> _About this exercise_
Look through the data that follows and work out how many lines contain the string "range". Nothing but that number should be given.
Top of Records shown
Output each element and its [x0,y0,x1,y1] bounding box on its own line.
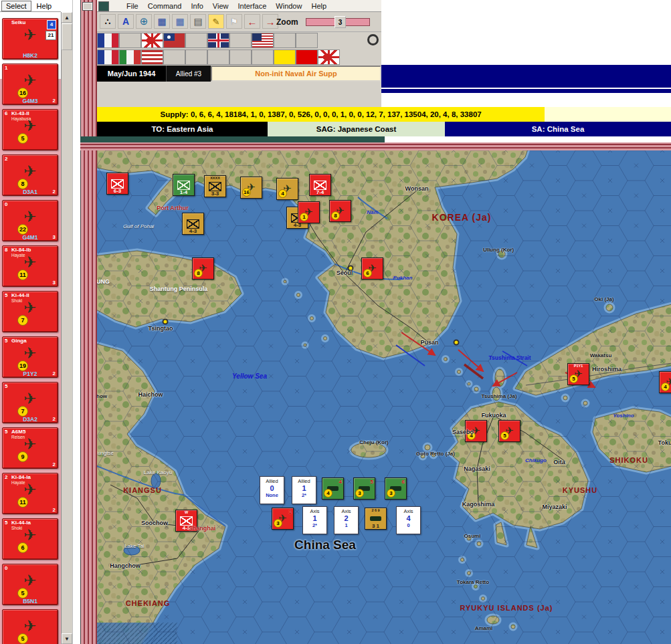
toolbar: Zoom 3 [97,12,381,32]
france-flag[interactable] [97,49,119,65]
unit-corner-value: 0 [5,565,7,571]
blank-flag[interactable] [207,49,229,65]
air-unit-counter[interactable]: 0 ✈ 22 G4M1 3 [2,200,58,241]
italy-flag[interactable] [119,49,141,65]
unit-corner-value: 5 [5,292,7,298]
blank-flag[interactable] [252,49,274,65]
unit-name: Ki-43-II [11,110,29,116]
air-unit-counter[interactable]: 8 Ki-84-Ib Hayate ✈ 11 3 [2,245,58,287]
unit-model: B5N1 [23,598,37,605]
unit-range-badge: 7 [17,406,28,417]
scroll-up-icon[interactable]: ▲ [62,12,72,23]
phase-indicator: Non-init Naval Air Supp [211,66,381,82]
blank-flag[interactable] [274,33,296,48]
china-roc-flag[interactable] [163,33,185,48]
air-unit-counter[interactable]: 5 Ki-44-II Shoki ✈ 7 [2,291,58,332]
air-unit-counter[interactable]: 2 Ki-84-Ia Hayate ✈ 11 2 [2,473,58,514]
menu-view[interactable]: View [213,2,229,10]
window-control-icon[interactable] [82,2,93,11]
air-unit-counter[interactable]: 1 ✈ 16 G4M3 2 [2,64,58,105]
yellow-flag[interactable] [274,49,296,65]
air-unit-counter[interactable]: 6 Ki-43-II Hayabusa ✈ 5 [2,109,58,150]
scrollbar-thumb[interactable] [62,23,72,50]
red-flag[interactable] [296,49,318,65]
air-unit-counter[interactable]: 5 Ginga ✈ 19 P1Y2 2 [2,336,58,378]
zoom-label: Zoom [276,17,298,27]
japan-naval-flag[interactable] [141,33,163,48]
unit-corner-value: 0 [5,201,7,207]
record-circle-icon[interactable] [367,34,379,45]
air-unit-counter[interactable]: 5 A6M5 Reisen ✈ 9 2 [2,427,58,469]
combat-section-value: 0 [397,522,420,528]
unit-range-badge: 9 [17,451,28,462]
menu-file[interactable]: File [126,2,138,10]
font-icon[interactable] [118,14,134,29]
unit-range-badge: 5 [17,133,28,144]
grid-icon[interactable] [172,14,188,29]
zoom-slider-thumb[interactable]: 3 [334,16,346,28]
naval-combat-box: Axis 4 0 [396,506,421,534]
aircraft-silhouette-icon: ✈ [23,73,36,88]
japan-naval-flag[interactable] [318,49,340,65]
combat-side-label: Allied [292,478,316,484]
blank-flag[interactable] [185,49,207,65]
unit-name: Ki-44-II [11,292,29,298]
edit-icon[interactable] [208,14,224,29]
zoom-slider[interactable]: 3 [306,18,370,26]
air-unit-counter[interactable]: Seiku ✈ H8K2 4 21 [2,18,58,60]
help-menu[interactable]: Help [37,2,52,10]
select-menu[interactable]: Select [1,1,31,11]
unit-model: G4M3 [22,98,37,104]
game-map[interactable]: 6-3 1-4 XXXX 3-3 16 [97,150,671,644]
air-unit-counter[interactable]: ✈ 5 Ki-61 [2,609,58,644]
blank-flag[interactable] [229,49,252,65]
menu-help[interactable]: Help [311,2,326,10]
air-unit-counter[interactable]: 2 ✈ 8 D3A1 2 [2,154,58,196]
menu-window[interactable]: Window [276,2,302,10]
sidebar-menubar: Select Help [0,0,61,12]
blank-flag[interactable] [119,33,141,48]
unit-model: D3A1 [23,189,37,195]
blank-flag[interactable] [185,33,207,48]
air-unit-counter[interactable]: 0 ✈ 5 B5N1 [2,564,58,605]
naval-combat-box: Axis 2 1 [334,506,359,534]
air-unit-counter[interactable]: 5 Ki-44-Ia Shoki ✈ 6 [2,518,58,560]
unit-range-badge: 7 [17,315,28,326]
region-status-row: TO: Eastern Asia SAG: Japanese Coast SA:… [97,122,671,136]
chrome-filler-right [381,93,671,107]
blank-flag[interactable] [163,49,185,65]
unit-corner-value-2: 2 [53,370,56,377]
usa-flag[interactable] [252,33,274,48]
aircraft-silhouette-icon: ✈ [23,209,36,225]
unit-corner-value: 6 [5,110,7,116]
aircraft-silhouette-icon: ✈ [23,300,36,316]
save-icon[interactable] [154,14,170,29]
naval-combat-box: Allied 1 2* [292,476,316,504]
globe-icon[interactable] [136,14,152,29]
us-stripes-flag[interactable] [141,49,163,65]
walk-icon[interactable] [100,14,116,29]
notes-icon[interactable] [190,14,206,29]
flag-icon[interactable] [226,14,242,29]
unit-corner-value: 5 [5,429,7,435]
unit-sidebar: Select Help Seiku ✈ H8K2 4 21 1 [0,0,61,644]
country-flag-bar [97,32,381,66]
blank-flag[interactable] [229,33,252,48]
blank-flag[interactable] [296,33,318,48]
unit-name: A6M5 [11,429,25,435]
menu-command[interactable]: Command [148,2,182,10]
naval-combat-box: Allied 0 None [260,476,284,504]
turn-date: May/Jun 1944 [97,66,166,82]
menu-info[interactable]: Info [191,2,203,10]
air-unit-counter[interactable]: 5 ✈ 7 D3A2 2 [2,382,58,423]
france-flag[interactable] [97,33,119,48]
app-screen: Select Help Seiku ✈ H8K2 4 21 1 [0,0,671,644]
sidebar-scrollbar[interactable]: ▲ ▼ [61,12,72,644]
menu-interface[interactable]: Interface [238,2,267,10]
scroll-down-icon[interactable]: ▼ [62,633,72,644]
unit-range-badge: 22 [17,224,28,235]
uk-flag[interactable] [207,33,229,48]
unit-range-badge: 5 [17,633,28,644]
back-icon[interactable] [244,14,260,29]
theater-indicator: TO: Eastern Asia [97,122,268,136]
Bottom of Records shown
> _Task output_
6